Cohen Raphael, Aviram Iddo, Elhadad Michael, Elhadad Noémie
Department of Computer Science, Ben Gurion University, Beer Sheva, Israel.
Department of Biomedical Informatics, Columbia University, New York, New York, United States of America.
PLoS One. 2014 Feb 13;9(2):e87555. doi: 10.1371/journal.pone.0087555. eCollection 2014.
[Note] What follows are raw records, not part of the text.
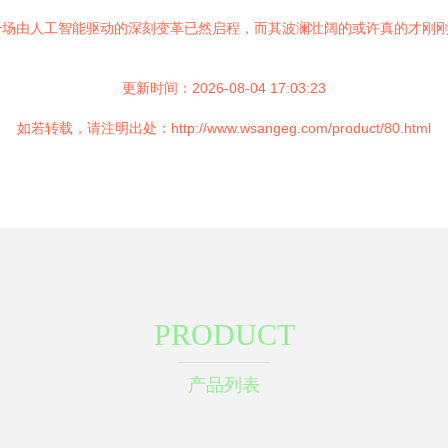
一场由人工智能驱动的深刻变革已然启程，而其波澜壮阔的或许真的才刚
更新时间：2026-08-04 17:03:23
如若转载，请注明出处：http://www.wsangeg.com/product/80.html
PRODUCT
产品列表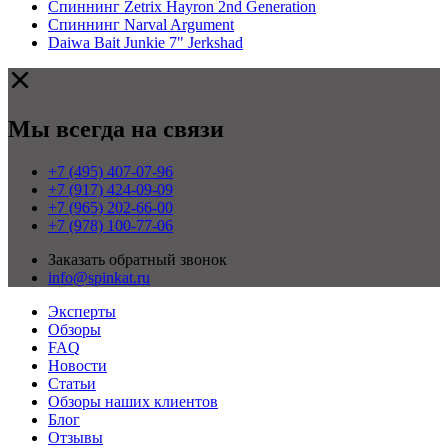
Спиннинг Zetrix Hayron 2nd Generation
Спиннинг Narval Argument
Daiwa Bait Junkie 7" Jerkshad
Мы всегда на связи
+7 (495) 407-07-96
+7 (917) 424-09-09
+7 (965) 202-66-00
+7 (978) 100-77-06
Заказать обратный звонок
info@spinkat.ru
Эксперты
Обзоры
FAQ
Новости
Статьи
Обзоры наших клиентов
Блог
Отзывы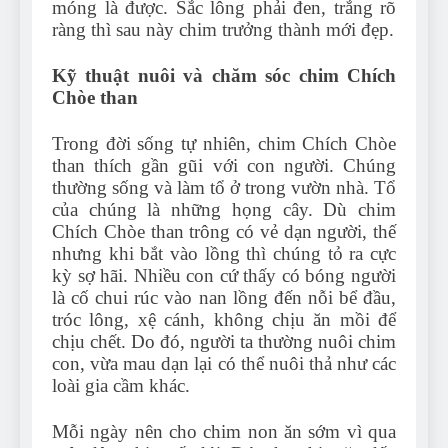
móng là được. Sắc lông phải đen, trắng rõ
ràng thì sau này chim trưởng thành mới đẹp.
Kỹ thuật nuôi và chăm sóc chim Chích
Chòe than
Trong đời sống tự nhiên, chim Chích Chòe
than thích gần gũi với con người. Chúng
thường sống và làm tổ ở trong vườn nhà. Tổ
của chúng là những họng cây. Dù chim
Chích Chòe than trông có vẻ dạn người, thế
nhưng khi bắt vào lồng thì chúng tỏ ra cực
kỳ sợ hãi. Nhiều con cứ thấy có bóng người
là cố chui rúc vào nan lồng đến nỗi bể đầu,
tróc lông, xệ cánh, không chịu ăn mồi để
chịu chết. Do đó, người ta thường nuôi chim
con, vừa mau dạn lại có thể nuôi thả như các
loài gia cầm khác.
Mỗi ngày nên cho chim non ăn sớm vì qua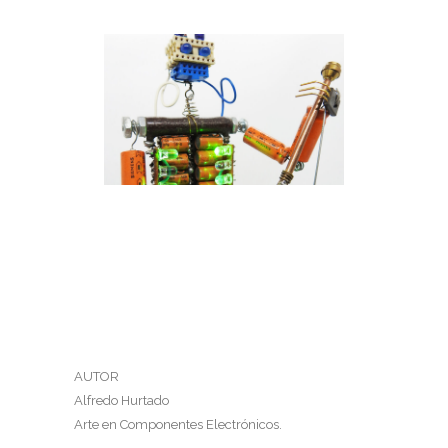
TOCANDO EL CONTRABAJO
Tocando el contrabajo
AUTOR
Alfredo Hurtado
Arte en Componentes Electrónicos.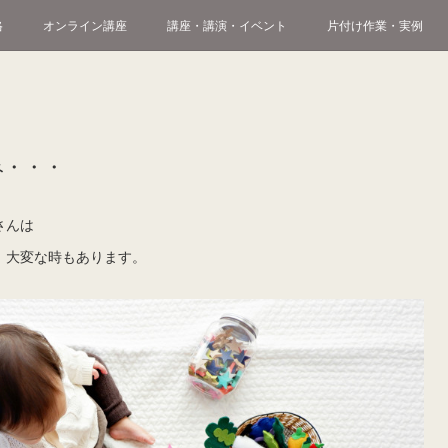
格
オンライン講座
講座・講演・イベント
片付け作業・実例
み・・・
さんは
、大変な時もあります。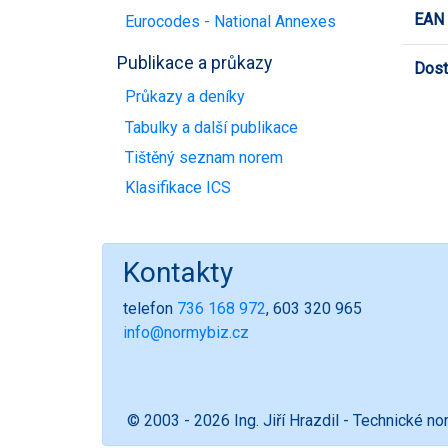
EAN
Eurocodes - National Annexes
Publikace a průkazy
Dost
Průkazy a deníky
Tabulky a další publikace
Tištěný seznam norem
Klasifikace ICS
Kontakty
telefon
736 168 972
, 603 320 965
info@normybiz.cz
© 2003 - 2026 Ing. Jiří Hrazdil - Technické n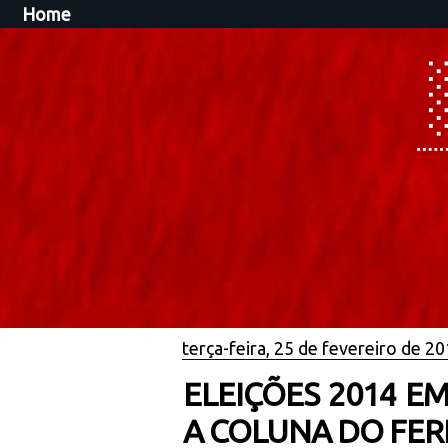
Home
terça-feira, 25 de fevereiro de 2
ELEIÇÕES 2014 EM
A COLUNA DO FE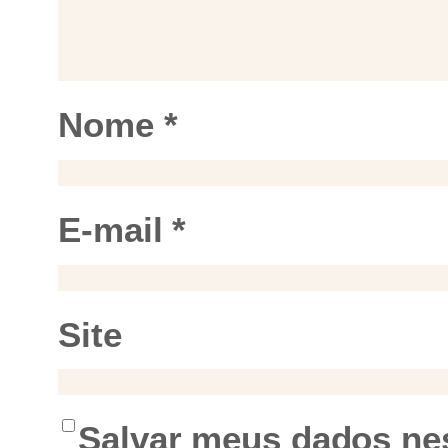
Nome
*
E-mail
*
Site
Salvar meus dados nes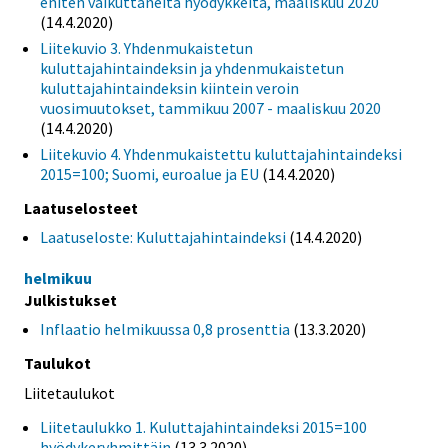
eniten vaikuttaneita hyödykkeitä, maaliskuu 2020
(14.4.2020)
Liitekuvio 3. Yhdenmukaistetun
kuluttajahintaindeksin ja yhdenmukaistetun
kuluttajahintaindeksin kiintein veroin
vuosimuutokset, tammikuu 2007 - maaliskuu 2020
(14.4.2020)
Liitekuvio 4. Yhdenmukaistettu kuluttajahintaindeksi
2015=100; Suomi, euroalue ja EU
(14.4.2020)
Laatuselosteet
Laatuseloste: Kuluttajahintaindeksi
(14.4.2020)
helmikuu
Julkistukset
Inflaatio helmikuussa 0,8 prosenttia
(13.3.2020)
Taulukot
Liitetaulukot
Liitetaulukko 1. Kuluttajahintaindeksi 2015=100
hyödykeryhmittäin
(13.3.2020)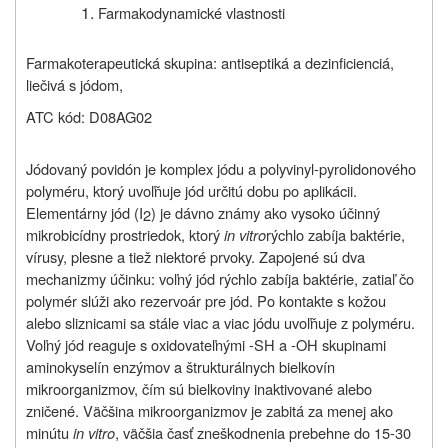
Farmakodynamické vlastnosti
Farmakoterapeutická skupina: antiseptiká a dezinficienciá,
liečivá s jódom,
ATC kód: D08AG02
Jódovaný povidón je komplex jódu a polyvinyl-pyrolidonového
polyméru, ktorý uvoľňuje jód určitú dobu po aplikácii.
Elementárny jód (I
) je dávno známy ako vysoko účinný
2
mikrobicídny prostriedok, ktorý
in vitro
rýchlo zabíja baktérie,
vírusy, plesne a tiež niektoré prvoky. Zapojené sú dva
mechanizmy účinku: voľný jód rýchlo zabíja baktérie, zatiaľ čo
polymér slúži ako rezervoár pre jód. Po kontakte s kožou
alebo sliznicami sa stále viac a viac jódu uvoľňuje z polyméru.
Voľný jód reaguje s oxidovateľnými -SH a -OH skupinami
aminokyselín enzýmov a štrukturálnych bielkovín
mikroorganizmov, čím sú bielkoviny inaktivované alebo
zničené. Väčšina mikroorganizmov je zabitá za menej ako
minútu
in vitro
, väčšia časť zneškodnenia prebehne do 15-30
The clinical notes in a given patient record contain much redundancy, in large part due to clinicians' documentation habit of copying from previous notes in the record and pasting into a new note. Previous work has shown that this redundancy has a negative impact on the quality of text mining and topic modeling in particular. In this paper we describe a novel variant of Latent Dirichlet Allocation (LDA) topic modeling, Red-LDA, which takes into account the inherent redundancy of patient records when modeling content of clinical notes. To assess the value of Red-LDA, we experiment with three baselines and our novel redundancy-aware topic modeling method: given a large collection of patient records, (i) apply vanilla LDA to all documents in all input records; (ii) identify and remove all redundancy by chosing a single representative document for each record as input to LDA; (iii) identify and remove all redundant paragraphs in each record, leaving partial, non-redundant documents as input to LDA; and (iv) apply Red-LDA to all documents in all input records. Both quantitative evaluation carried out through log-likelihood on held-out data and topic coherence of produced topics and qualitative assessment of topics carried out by physicians show that Red-LDA produces superior models to all three baseline strategies. This research contributes to the emerging field of understanding the characteristics of the electronic health record and how to account for them in the framework of data mining. The code for the two redundancy-elimination baselines and Red-LDA is made publicly available to the community.
给定患者记录中的临床笔记存在大量冗余,很大程度上是由于临床医生有从记录中的先前笔记复制并粘贴到新笔记中的记录习惯。先前的研究表明,这种冗余尤其会对文本挖掘和主题建模的质量产生负面影响。在本文中,我们描述了一种潜在狄利克雷分配(LDA)主题建模的新颖变体,即Red-LDA,它在对临床笔记内容进行建模时考虑了患者记录中固有的冗余。为了评估Red-LDA的价值,我们使用三个基线和我们新颖的冗余感知主题建模方法进行了实验:给定大量患者记录,(i)将普通LDA应用于所有输入记录中的所有文档;(ii)通过为每个记录选择一个代表性文档作为LDA的输入来识别并去除所有冗余;(iii)识别并去除每个记录中的所有冗余段落,将部分非冗余文档作为LDA的输入;以及(iv)将Red-LDA应用于所有输入记录中的所有文档。通过对留出数据进行对数似然性以及对生成主题的主题连贯性进行的定量评估,以及医生对主题进行的定性评估均表明,Red-LDA生成的模型优于所有三种基线策略。这项研究有助于新兴的理解电子健康记录特征以及如何在数据挖掘框架中考虑这些特征的领域。两种冗余消除基线和Red-LDA的代码已向社区公开。